The bus is going to the bus station, outside town, but in doing so passes through the centre, where I recognise the hotel we booked; no problem, bus stops and drops us 100 meters from our hotel. Our room is not ready yet, of course not, we are so early. So we head for the shopping mall next to the hotel, to look for a pair of trousers for me, as I ripped my last trousers the day before, leaving me with nothing else but my shorts. First thing we see in the department store is a stack with trousers, exactly like I like them. The first one I try fits perfectly, and happens to be discounted by 50%. Back in the hotel our room is ready, so we check in, dump our stuff, and head for the train station to book tickets for tomorrow. Just in time, there are only two tickets left for the Super Express into Bangkok. There are these days….
We had come to Phitsanulok, an administrative centre in NW Thailand, to avoid a long bus ride to Bangkok, and take a train instead, a far more agreeable way of transport if available – and if you are not in a hurry. Besides, the town has one of the most venerated Buddhist temples outside Bangkok, and reputedly an attractive night market. Reason enough.
Finding Wat Sri Rattana Mahathat was initially a bit of a challenge, as there are many wats – temples – along the riverside in Phitsanulok. And nothing is being signposted in English, it is Thai-only here. But then I spot the tourist service office, in English, next to one temple complex and although the office itself is closed, this is enough of a give-away. Indeed, inside it is obvious that I have arrived at the right place, as have hundreds of local people, too. This is an active temple, as opposed to the many stone ruins we have seen in the past days, with its own charms: at the same time a very religious place, as well as a chaotic business platform. Vendors outside sell incense sticks, flowers, fake money, all required for offering. Others sell live fishes, which can be freed in the nearby river to attain merit, or dead fishes, which can be eaten in many of the food stalls outside. Lots of people are praying in front of the many Buddhas, but at the same time – this is a narcissist world after all – taking selfies with the statues in the back. Which leads to the funny situation that, in front of the most venerated of all statues, half of the people are facing the statue, and the other half are turned in the opposite direction, looking into camera or telephone. There are several rooms with Buddha statues, and the walls of several courtyards are lined with further statues, all new, all gold-coloured. A steep flight of stairs leads into the prang, to a small temple room towering above all others. This is how the stone ruins of Ayutthaya and Sukhothai must have looked like, hundreds of years ago, before the statues were vandalised.

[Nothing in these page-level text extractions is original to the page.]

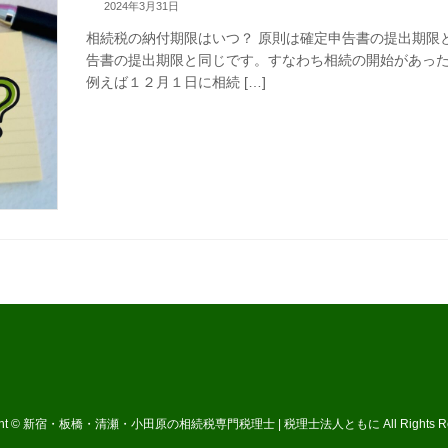
2024年3月31日
相続税の納付期限はいつ？ 原則は確定申告書の提出期限
告書の提出期限と同じです。すなわち相続の開始があっ
例えば１２月１日に相続 […]
ight © 新宿・板橋・清瀬・小田原の相続税専門税理士 | 税理士法人ともに All Rights Res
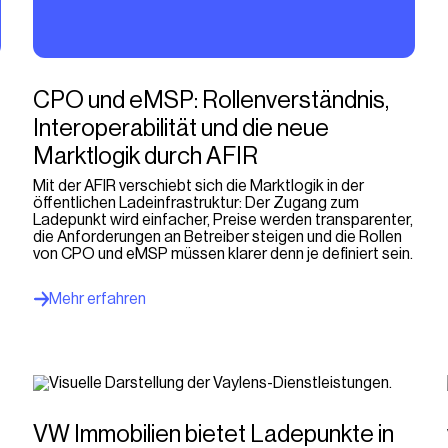
CPO und eMSP: Rollenverständnis,
Interoperabilität und die neue
Marktlogik durch AFIR
Mit der AFIR verschiebt sich die Marktlogik in der
öffentlichen Ladeinfrastruktur: Der Zugang zum
Ladepunkt wird einfacher, Preise werden transparenter,
die Anforderungen an Betreiber steigen und die Rollen
von CPO und eMSP müssen klarer denn je definiert sein.
Mehr erfahren
VW Immobilien bietet Ladepunkte in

Oh, and another observation, not for the first time: where the centre of Phitsanulok looks pretty run-down, the temple is impeccably maintained, freshly painted, clean. A matter of priorities, I suppose.
There is little else to keep us in here. The night market is as so many night markets we have seen before, always fun, and always some special food to admire. But it is pretty small, and in the end we have our meal in a restaurant along the river. The next day we make our way to the railway station, which proudly announces itself with an old train engine outside, and head back to Bangkok.